Abstract
Purpose :
To quantify the impact of ocriplasmin injection on visual acuity and evaluate its toxicity as manifested on optical coherence tomography (OCT).
Methods :
A 1-year retrospective chart analysis was conducted on 66 eyes with symptomatic vitreomacular traction (VMT) that received 125μg intravitreal injection of ocriplasmin. Each patient underwent complete ocular assessment, including baseline OCT, prior to treatment. Follow-up data were assessed at approximately 1-week, 1-month, 3-month, 6-month and 1 year intervals post-injection. Primary outcome was development of ellipsoid zone degradation at any interval. Secondary outcomes included changes in visual acuity (VA), resolution of VMT at 1 month, closure of macular hole, and development of subretinal fluid.

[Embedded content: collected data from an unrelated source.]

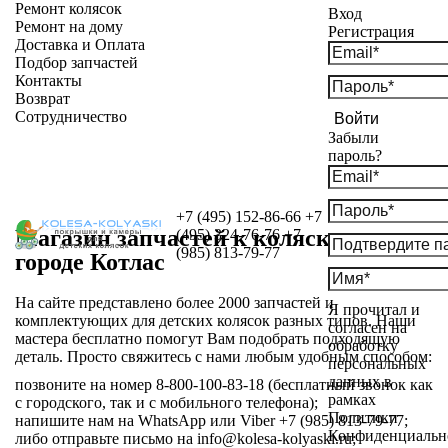
Ремонт колясок
Вход
Ремонт на дому
Регистрация
Доставка и Оплата
Подбор запчастей
Контакты
Возврат
Сотрудничество
Войти
Забыли
пароль?
+7 (495) 152-86-66
+7
Магазин запчастей к коляскам в
(495) 324-76-76
+7
(985) 813-79-77
городе Котлас
На сайте представлено более 2000 запчастей и
Я прочитал и
комплектующих для детских колясок разных типов. Наши
согласен на
мастера бесплатно помогут Вам подобрать подходящую
обработку
деталь. Просто свяжитесь с нами любым удобным способом:
персональных
данных в
позвоните на номер 8-800-100-83-18 (бесплатный звонок как
рамках
с городского, так и с мобильного телефона);
Политики
напишите нам на WhatsApp или Viber +7 (985) 813-79-77;
Конфиденциальн
либо отправьте письмо на info@kolesa-kolyaski.ru;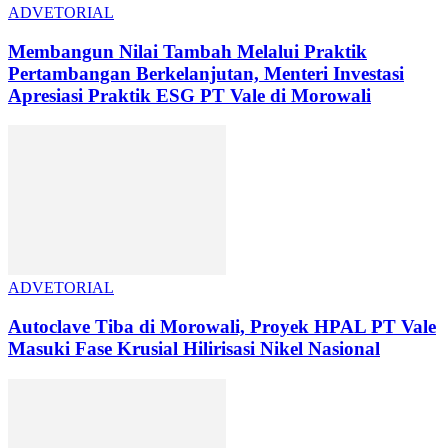
ADVETORIAL
Membangun Nilai Tambah Melalui Praktik
Pertambangan Berkelanjutan, Menteri Investasi
Apresiasi Praktik ESG PT Vale di Morowali
ADVETORIAL
Autoclave Tiba di Morowali, Proyek HPAL PT Vale
Masuki Fase Krusial Hilirisasi Nikel Nasional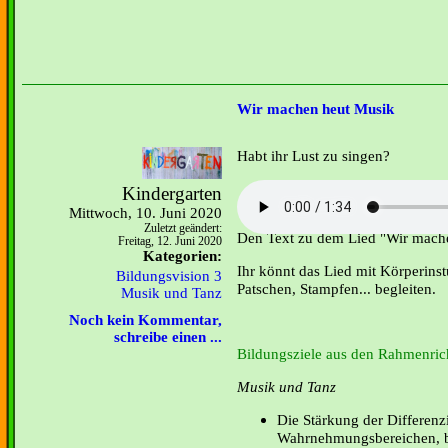
Wir machen heut Musik
Habt ihr Lust zu singen?
Kindergarten
Mittwoch, 10. Juni 2020
Zuletzt geändert:
Den Text zu dem Lied "Wir mache
Freitag, 12. Juni 2020
Kategorien:
Ihr könnt das Lied mit Körperins
Bildungsvision 3
Patschen, Stampfen... begleiten.
Musik und Tanz
Noch kein Kommentar,
schreibe einen ...
Bildungsziele aus den Rahmenrich
Musik und Tanz
Die Stärkung der Differenz
Wahrnehmungsbereichen, b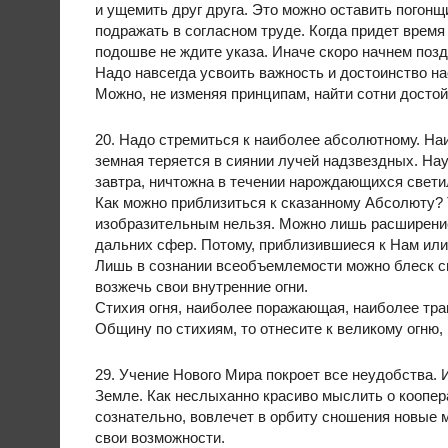
и ущемить друг друга. Это можно оставить погон
подражать в согласном труде. Когда придет время 
подошве не ждите указа. Иначе скоро начнем позд
Надо навсегда усвоить важность и достоинство на
Можно, не изменяя принципам, найти сотни досто
20. Надо стремиться к наиболее абсолютному. На
земная теряется в сиянии лучей надзвездных. На
завтра, ничтожна в течении нарождающихся свети
Как можно приблизиться к сказанному Абсолюту? 
изобразительным нельзя. Можно лишь расширение
дальних сфер. Потому, приблизившиеся к Нам или,
Лишь в сознании всеобъемлемости можно блеск св
возжечь свои внутренние огни.
Стихия огня, наиболее поражающая, наиболее тр
Общину по стихиям, то отнесите к великому огню, 
29. Учение Нового Мира покроет все неудобства.
Земле. Как неслыханно красиво мыслить о коопер
сознательно, вовлечет в орбиту сношения новые 
свои возможности.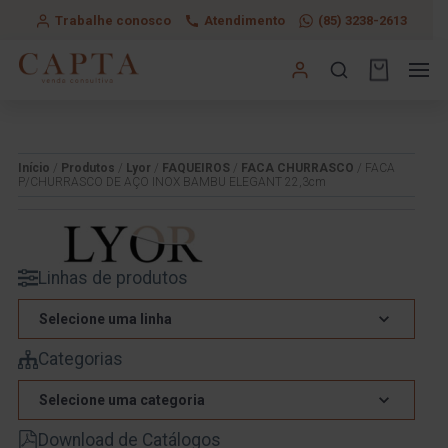
Trabalhe conosco
Atendimento
(85) 3238-2613
Início
/
Produtos
/
Lyor
/
FAQUEIROS
/
FACA CHURRASCO
/ FACA
P/CHURRASCO DE AÇO INOX BAMBU ELEGANT 22,3cm
Linhas de produtos
Selecione uma linha
Categorias
Selecione uma categoria
Download de Catálogos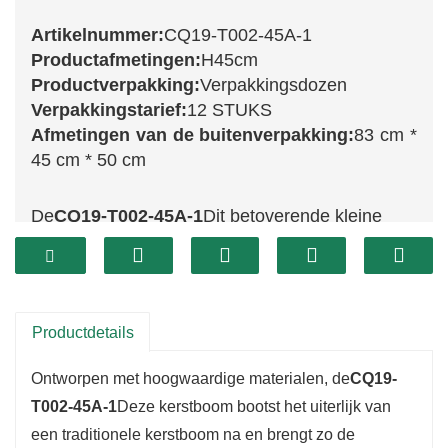
Artikelnummer:
CQ19-T002-45A-1
Productafmetingen:
H45cm
Productverpakking:
Verpakkingsdozen
Verpakkingstarief:
12 STUKS
Afmetingen van de buitenverpakking:
83 cm *
45 cm * 50 cm
De
CQ19-T002-45A-1
Dit betoverende kleine
boompje van 45 cm is een prachtige aanvulling
op elke kerstdecoratie. De levendige groene
takken zijn weelderig en vol en vormen een
ideale basis voor diverse versieringen. Dankzij
Productdetails
het compacte formaat is het perfect voor op tafel
Ontworpen met hoogwaardige materialen, de
CQ19-
of in kleinere ruimtes, waardoor je een
T002-45A-1
Deze kerstboom bootst het uiterlijk van
feestelijke sfeer kunt creëren zonder de ruimte
een traditionele kerstboom na en brengt zo de
te overheersen.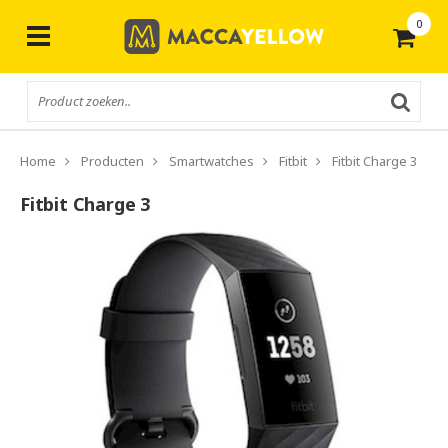
0
Gratis
verzending vanaf € 50,-
Home
Producten
Smartwatches
Fitbit
Fitbit Charge 3
Fitbit Charge 3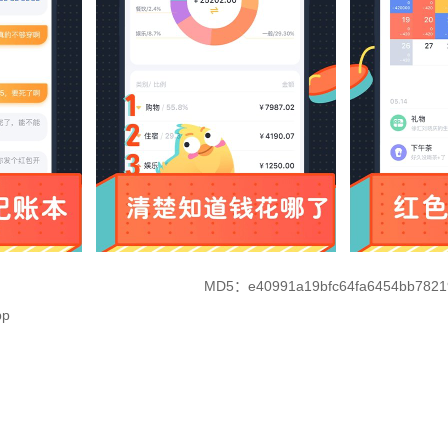
MD5：e40991a19bfc64fa6454bb7821
p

Snellen VAs were converted to ETDRS letters scores to stratify patients into groups ranging from greatly improved (≥ +15) to severely worse (≤-15) from baseline VA.
Results :
Fifteen of 66 eyes (22.7%) were noted to have ellipsoid zone degradation. Of these, 13 had resolution of degradation over a period of 3-9 weeks, with 2 eyes having persistent degradation. Visual acuity was documented for 62 patients 1 month post-injection. Twenty-one (33.9%) eyes were classified as worse or severely worse, whereas 24 (38.7%) were improved or greatly improved. At 6 months, 7/51 remained severely worse. Thirty-six of 66 eyes (54.5%) had complete resolution of VMT within 1 month of injection. Fifteen patients underwent PPV for persistent or worsening VMT. Nine of the 19 eyes with macular holes had resolution. Five of the 19 eyes had surgical closure of the macular hole. Subretinal fluid developed in 8 eyes post-injection, with complete resolution noted in 6 eyes over a period of 3-6 weeks.
Conclusions :
Greater than 1 in 5 patients experienced ellipsoid zone degradation, suggesting a potential unintended toxicity of ocriplasmin to retinal tissue. Other findings include diminished visual acuities in 33.9% and 28.8% of patients at 1 month and 3 months, respectively. Despite resolution of VMT in over half our patients, this benefit must be weighed heavily against the significant presence of clinical risks.
This is an abstract that was submitted for the 2017 ARVO Annual Meeting, held in Baltimore, MD, May 7-11, 2017.